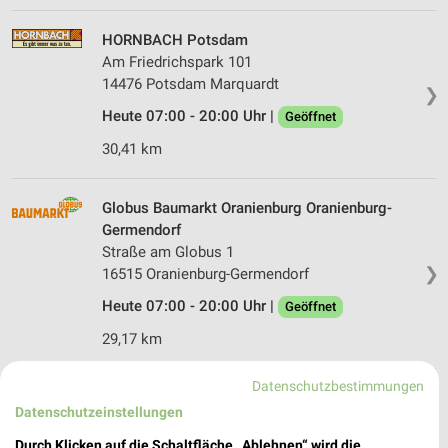
HORNBACH Potsdam
Am Friedrichspark 101
14476 Potsdam Marquardt
❯
Heute 07:00 - 20:00 Uhr |
Geöffnet
30,41 km
Globus Baumarkt Oranienburg Oranienburg-
Germendorf
Straße am Globus 1
❯
16515 Oranienburg-Germendorf
Heute 07:00 - 20:00 Uhr |
Geöffnet
29,17 km
Datenschutzbestimmungen
Hellweg Falkensee
Datenschutzeinstellungen
Spandauer Straße 109
14612 Falkensee
Durch Klicken auf die Schaltfläche „Ablehnen“ wird die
◆ ◆ ◆
What is needed here is one number: how many lines of the entries hold the string "Globus".

2